TASK REQUIREMENTS >>
Across the entries below, please work out how many lines contain the string "thuật" and give only the number.
==========
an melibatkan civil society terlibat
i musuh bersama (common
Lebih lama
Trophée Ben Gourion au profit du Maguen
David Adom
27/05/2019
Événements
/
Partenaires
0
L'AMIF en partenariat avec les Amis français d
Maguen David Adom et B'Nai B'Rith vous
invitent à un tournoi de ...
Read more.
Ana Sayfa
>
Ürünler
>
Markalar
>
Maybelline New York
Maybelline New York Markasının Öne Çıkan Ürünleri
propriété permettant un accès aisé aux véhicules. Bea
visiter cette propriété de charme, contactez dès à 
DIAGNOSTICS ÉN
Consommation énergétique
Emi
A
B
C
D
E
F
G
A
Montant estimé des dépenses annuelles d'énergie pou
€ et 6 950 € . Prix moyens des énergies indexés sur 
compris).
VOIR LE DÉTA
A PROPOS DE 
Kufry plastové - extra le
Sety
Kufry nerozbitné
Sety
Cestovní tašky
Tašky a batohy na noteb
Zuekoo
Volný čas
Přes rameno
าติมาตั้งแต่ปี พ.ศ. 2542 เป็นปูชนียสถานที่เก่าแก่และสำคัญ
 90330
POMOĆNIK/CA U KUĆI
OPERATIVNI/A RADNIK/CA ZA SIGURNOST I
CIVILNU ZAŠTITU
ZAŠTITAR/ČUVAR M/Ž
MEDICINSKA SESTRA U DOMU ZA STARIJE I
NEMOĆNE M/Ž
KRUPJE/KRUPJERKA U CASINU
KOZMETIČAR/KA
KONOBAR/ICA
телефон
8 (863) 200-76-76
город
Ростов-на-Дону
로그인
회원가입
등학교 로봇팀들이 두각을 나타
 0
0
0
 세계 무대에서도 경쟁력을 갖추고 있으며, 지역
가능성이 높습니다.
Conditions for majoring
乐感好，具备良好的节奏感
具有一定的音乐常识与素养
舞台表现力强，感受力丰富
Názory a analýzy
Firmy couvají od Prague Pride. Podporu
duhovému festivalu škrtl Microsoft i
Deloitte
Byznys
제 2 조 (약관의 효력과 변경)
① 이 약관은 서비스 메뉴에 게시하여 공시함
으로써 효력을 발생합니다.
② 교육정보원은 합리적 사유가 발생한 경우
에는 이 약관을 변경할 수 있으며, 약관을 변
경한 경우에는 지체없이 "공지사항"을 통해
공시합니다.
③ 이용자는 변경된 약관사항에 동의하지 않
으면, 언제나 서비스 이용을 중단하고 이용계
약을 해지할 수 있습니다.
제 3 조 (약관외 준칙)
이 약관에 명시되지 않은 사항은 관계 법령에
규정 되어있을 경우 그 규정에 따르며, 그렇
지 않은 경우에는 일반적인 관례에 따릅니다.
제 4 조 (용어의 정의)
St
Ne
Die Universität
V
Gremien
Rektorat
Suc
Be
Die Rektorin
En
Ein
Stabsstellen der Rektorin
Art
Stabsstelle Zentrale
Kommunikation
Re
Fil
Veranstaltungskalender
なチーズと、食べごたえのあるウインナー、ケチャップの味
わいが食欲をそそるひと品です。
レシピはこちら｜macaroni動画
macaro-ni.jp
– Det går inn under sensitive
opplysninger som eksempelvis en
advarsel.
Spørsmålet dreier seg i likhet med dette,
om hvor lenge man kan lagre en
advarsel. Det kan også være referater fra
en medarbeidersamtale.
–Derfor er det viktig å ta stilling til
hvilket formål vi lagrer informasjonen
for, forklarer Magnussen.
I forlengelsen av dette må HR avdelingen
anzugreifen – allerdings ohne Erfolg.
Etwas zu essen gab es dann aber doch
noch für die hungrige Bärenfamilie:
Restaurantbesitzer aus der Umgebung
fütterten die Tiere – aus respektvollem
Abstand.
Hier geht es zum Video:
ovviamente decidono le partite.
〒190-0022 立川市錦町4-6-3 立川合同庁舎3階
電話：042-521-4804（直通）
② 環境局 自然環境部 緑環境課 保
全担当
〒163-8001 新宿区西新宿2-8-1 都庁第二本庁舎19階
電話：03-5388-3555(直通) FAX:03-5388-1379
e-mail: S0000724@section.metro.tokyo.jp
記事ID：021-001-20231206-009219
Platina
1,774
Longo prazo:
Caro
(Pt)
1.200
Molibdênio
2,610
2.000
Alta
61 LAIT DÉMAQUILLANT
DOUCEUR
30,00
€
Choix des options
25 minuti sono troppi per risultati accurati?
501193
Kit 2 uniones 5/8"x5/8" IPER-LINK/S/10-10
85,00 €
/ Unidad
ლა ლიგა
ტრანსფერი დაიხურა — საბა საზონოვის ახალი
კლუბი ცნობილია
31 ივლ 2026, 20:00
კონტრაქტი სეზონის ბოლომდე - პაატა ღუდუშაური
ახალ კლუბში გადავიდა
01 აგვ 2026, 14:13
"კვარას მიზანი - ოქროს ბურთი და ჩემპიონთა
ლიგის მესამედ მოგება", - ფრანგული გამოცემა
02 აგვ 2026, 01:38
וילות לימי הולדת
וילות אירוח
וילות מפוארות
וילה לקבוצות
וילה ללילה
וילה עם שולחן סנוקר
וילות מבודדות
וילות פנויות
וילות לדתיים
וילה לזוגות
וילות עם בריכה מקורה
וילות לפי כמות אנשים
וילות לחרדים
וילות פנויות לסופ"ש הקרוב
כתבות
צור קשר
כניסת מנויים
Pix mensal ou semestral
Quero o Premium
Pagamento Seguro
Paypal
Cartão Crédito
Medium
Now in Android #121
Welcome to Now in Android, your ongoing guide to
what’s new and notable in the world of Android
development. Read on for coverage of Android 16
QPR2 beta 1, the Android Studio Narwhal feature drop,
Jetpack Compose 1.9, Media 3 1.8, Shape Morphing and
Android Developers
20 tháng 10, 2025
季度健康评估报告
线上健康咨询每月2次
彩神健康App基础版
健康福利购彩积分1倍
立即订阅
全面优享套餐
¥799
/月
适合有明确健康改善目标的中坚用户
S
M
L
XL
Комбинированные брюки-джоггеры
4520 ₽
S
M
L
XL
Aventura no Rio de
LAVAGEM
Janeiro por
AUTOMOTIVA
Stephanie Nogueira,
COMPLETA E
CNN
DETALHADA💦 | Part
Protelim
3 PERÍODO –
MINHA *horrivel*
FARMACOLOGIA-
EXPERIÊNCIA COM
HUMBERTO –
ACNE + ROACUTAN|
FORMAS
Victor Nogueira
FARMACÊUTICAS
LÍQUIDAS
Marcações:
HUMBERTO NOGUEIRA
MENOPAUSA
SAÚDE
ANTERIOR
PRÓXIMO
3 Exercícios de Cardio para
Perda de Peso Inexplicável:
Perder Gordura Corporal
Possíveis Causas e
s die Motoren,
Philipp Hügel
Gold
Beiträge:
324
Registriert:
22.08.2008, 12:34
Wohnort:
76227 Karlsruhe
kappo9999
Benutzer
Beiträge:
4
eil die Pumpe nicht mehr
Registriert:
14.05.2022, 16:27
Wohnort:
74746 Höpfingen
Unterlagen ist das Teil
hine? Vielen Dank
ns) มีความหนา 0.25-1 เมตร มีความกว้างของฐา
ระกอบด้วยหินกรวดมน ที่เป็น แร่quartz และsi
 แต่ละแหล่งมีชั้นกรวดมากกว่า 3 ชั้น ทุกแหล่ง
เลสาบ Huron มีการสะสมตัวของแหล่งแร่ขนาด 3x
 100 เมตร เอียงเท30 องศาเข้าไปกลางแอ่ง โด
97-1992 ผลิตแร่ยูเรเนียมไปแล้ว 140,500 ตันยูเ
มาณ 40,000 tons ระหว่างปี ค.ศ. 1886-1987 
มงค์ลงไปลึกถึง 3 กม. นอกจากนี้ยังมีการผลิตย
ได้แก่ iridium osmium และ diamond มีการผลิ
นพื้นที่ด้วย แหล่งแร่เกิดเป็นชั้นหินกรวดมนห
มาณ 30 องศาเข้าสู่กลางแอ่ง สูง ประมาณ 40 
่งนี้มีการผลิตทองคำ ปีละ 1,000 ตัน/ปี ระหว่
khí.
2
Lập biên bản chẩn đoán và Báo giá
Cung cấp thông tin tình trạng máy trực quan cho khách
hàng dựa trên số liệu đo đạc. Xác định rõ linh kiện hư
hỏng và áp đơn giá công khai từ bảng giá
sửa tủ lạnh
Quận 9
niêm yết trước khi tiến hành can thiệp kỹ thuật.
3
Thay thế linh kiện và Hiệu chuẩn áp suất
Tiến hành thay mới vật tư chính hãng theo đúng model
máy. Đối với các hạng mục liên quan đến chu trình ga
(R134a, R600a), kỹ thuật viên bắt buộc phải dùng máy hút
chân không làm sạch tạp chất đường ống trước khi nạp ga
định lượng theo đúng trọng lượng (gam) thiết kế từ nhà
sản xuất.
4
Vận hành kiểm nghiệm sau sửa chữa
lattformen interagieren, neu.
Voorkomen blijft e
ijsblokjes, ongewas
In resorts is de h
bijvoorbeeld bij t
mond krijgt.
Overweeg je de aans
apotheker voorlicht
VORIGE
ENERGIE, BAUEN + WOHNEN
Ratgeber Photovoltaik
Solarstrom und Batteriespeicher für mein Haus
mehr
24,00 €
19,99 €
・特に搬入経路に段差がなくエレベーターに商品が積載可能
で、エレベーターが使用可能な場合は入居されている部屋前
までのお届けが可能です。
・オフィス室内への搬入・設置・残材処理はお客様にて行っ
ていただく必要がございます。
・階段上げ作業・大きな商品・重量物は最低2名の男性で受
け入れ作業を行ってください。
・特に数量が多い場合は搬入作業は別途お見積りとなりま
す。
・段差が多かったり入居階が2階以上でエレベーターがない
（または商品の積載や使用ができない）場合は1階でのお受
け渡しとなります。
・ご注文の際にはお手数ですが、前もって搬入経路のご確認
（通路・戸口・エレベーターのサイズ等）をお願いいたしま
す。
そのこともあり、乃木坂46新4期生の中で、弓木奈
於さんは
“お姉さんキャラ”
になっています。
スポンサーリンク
==========
EXERCISE SOLUTION >>
2